Editorial
U-turns of Reds
Tuesday 6th February, 2024
A JVP delegation, led by party leader Anura Kumara Dissanayake, is currently visiting India at the invitation of New Delhi. This visit signifies an ideological about-turn on the part of the JVP, which went on a killing spree in protest against India’s interference in Sri Lanka’s domestic affairs, in the late 1980s. Resistance to ‘Indian expansionism’ is a cornerstone of the JVP’s ideology.
There is no gainsaying that Sri Lanka has to maintain good relations with India. Sri Lankan governments and political parties that seek to capture power ought to heed India’s national security concerns and act accordingly. So, the JVP’s visit to India is welcome. But there are some questions the JVP should answer anent its volte-face.
One of the five classes or lectures the JVP conducted for new recruits was on ‘Indian expansionism’. Has the JVP abandoned its ideological position on India for political expediency?
In the late 1980s, the JVP plunged this country into a bloodbath, claiming that Indian expansionism had to be stopped at any cost, and its sparrow units brutally murdered political activists who supported the 13th Amendment and the Provincial Council (PC) system, trade unionists who refused to fall in line, and even ordinary people who exercised their franchise in defiance of its order that elections, especially the first PC polls (1988) be boycotted. Later, it had no qualms about having representation in the PCs. Will the JVP explain what led to its about-face?
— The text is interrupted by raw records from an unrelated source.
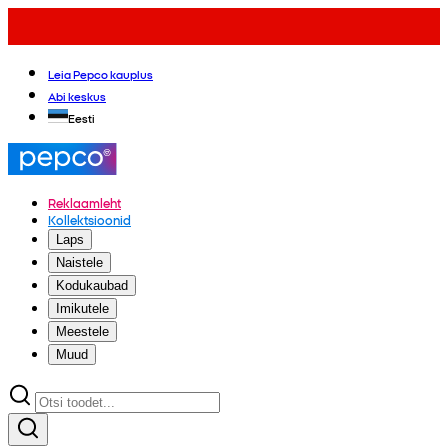
Leia Pepco kauplus
Abi keskus
Eesti
Reklaamleht
Kollektsioonid
Laps
Naistele
Kodukaubad
Imikutele
Meestele
Muud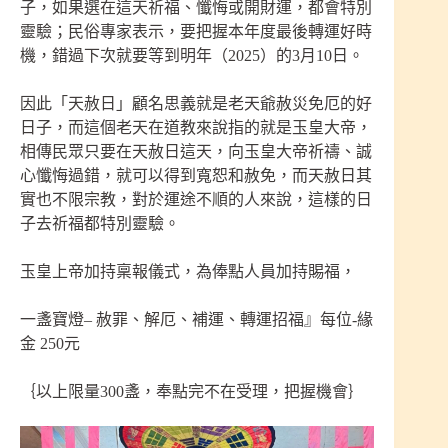
子，如果選在這天祈福、懺悔或開財運，都會特別
靈驗；民俗專家表示，要把握本年度最後轉運好時
機，錯過下次就要等到明年（2025）的3月10日。
因此「天赦日」顧名思義就是老天爺赦災免厄的好
日子，而這個老天在道教來說指的就是玉皇大帝，
相傳民眾只要在天赦日這天，向玉皇大帝祈禱、誠
心懺悔過錯，就可以得到寬恕和赦免，而天赦日其
實也不限宗教，對於運途不順的人來說，這樣的日
子去祈福都特別靈驗。
玉皇上帝加持稟報儀式，為俸點人員加持賜福，
一盞寶燈– 赦罪、解厄、補運、轉運招福』每位-緣
金 250元
｛以上限量300盞，奉點完不在受理，把握機會｝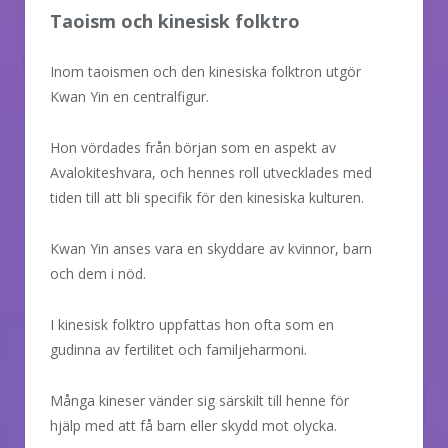
Taoism och kinesisk folktro
Inom taoismen och den kinesiska folktron utgör
Kwan Yin en centralfigur.
Hon vördades från början som en aspekt av
Avalokiteshvara, och hennes roll utvecklades med
tiden till att bli specifik för den kinesiska kulturen.
Kwan Yin anses vara en skyddare av kvinnor, barn
och dem i nöd.
I kinesisk folktro uppfattas hon ofta som en
gudinna av fertilitet och familjeharmoni.
Många kineser vänder sig särskilt till henne för
hjälp med att få barn eller skydd mot olycka.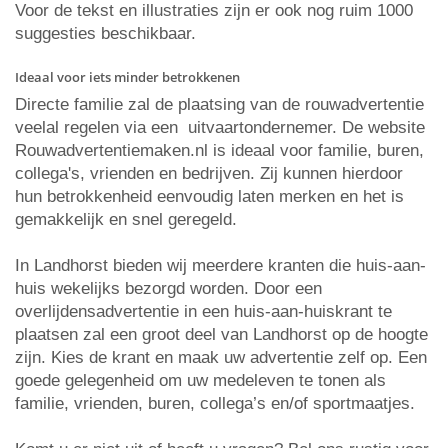
Voor de tekst en illustraties zijn er ook nog ruim 1000
suggesties beschikbaar.
Ideaal voor iets minder betrokkenen
Directe familie zal de plaatsing van de rouwadvertentie
veelal regelen via een uitvaartondernemer. De website
Rouwadvertentiemaken.nl is ideaal voor familie, buren,
collega's, vrienden en bedrijven. Zij kunnen hierdoor
hun betrokkenheid eenvoudig laten merken en het is
gemakkelijk en snel geregeld.
In Landhorst bieden wij meerdere kranten die huis-aan-
huis wekelijks bezorgd worden. Door een
overlijdensadvertentie in een huis-aan-huiskrant te
plaatsen zal een groot deel van Landhorst op de hoogte
zijn. Kies de krant en maak uw advertentie zelf op. Een
goede gelegenheid om uw medeleven te tonen als
familie, vrienden, buren, collega’s en/of sportmaatjes.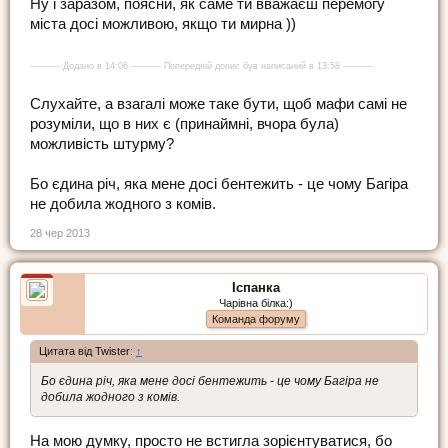
Ну і заразом, поясни, як саме ти вважаєш перемогу
міста досі можливою, якщо ти мирна ))
---------- Додано в 14:06 ---------- Попередній допис був написаний в 13:58 ----------
Слухайте, а взагалі може таке бути, щоб мафи самі не
розуміли, що в них є (принаймні, вчора була)
можливість штурму?
Бо єдина річ, яка мене досі бентежить - це чому Багіра
не добила жодного з комів.
28 чер 2013
Іспанка
Чарівна білка:)
Команда форуму
Цитата від Twister:
↑
Бо єдина річ, яка мене досі бентежить - це чому Багіра не
добила жодного з комів.
На мою думку, просто не встигла зорієнтуватися, бо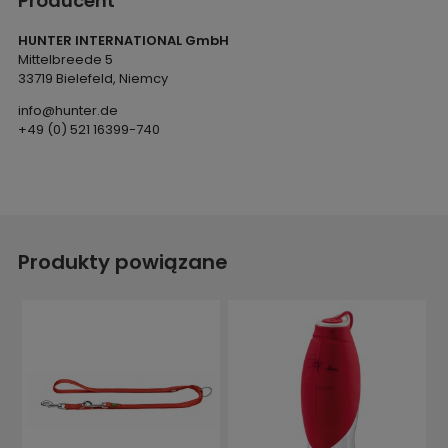
Producent
HUNTER INTERNATIONAL GmbH
Mittelbreede 5
33719 Bielefeld, Niemcy
info@hunter.de
+49 (0) 521 16399-740
Produkty powiązane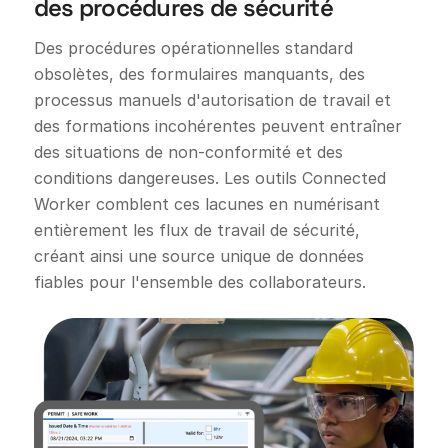
des procédures de sécurité
Des procédures opérationnelles standard
obsolètes, des formulaires manquants, des
processus manuels d'autorisation de travail et
des formations incohérentes peuvent entraîner
des situations de non-conformité et des
conditions dangereuses. Les outils Connected
Worker comblent ces lacunes en numérisant
entièrement les flux de travail de sécurité,
créant ainsi une source unique de données
fiables pour l'ensemble des collaborateurs.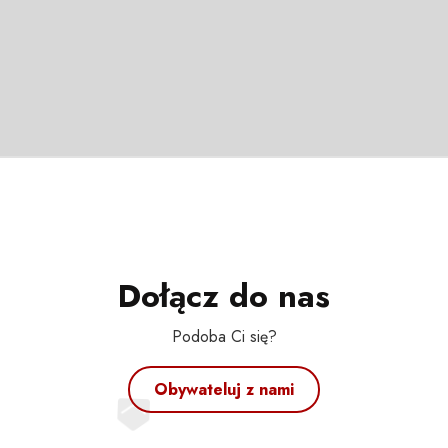
Dołącz do nas
Podoba Ci się?
Obywateluj z nami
The JVP opposed the open economy and made it out to be an evil that the country had to be saved from. But today it has come to terms with the very economic policies it rejected! Above all, it has softened its stand on the International Monetary Fund, which it used to demonise. It perpetrated heinous crimes as part of its campaign against the executive presidency. But it has chosen to remain silent on that undertaking.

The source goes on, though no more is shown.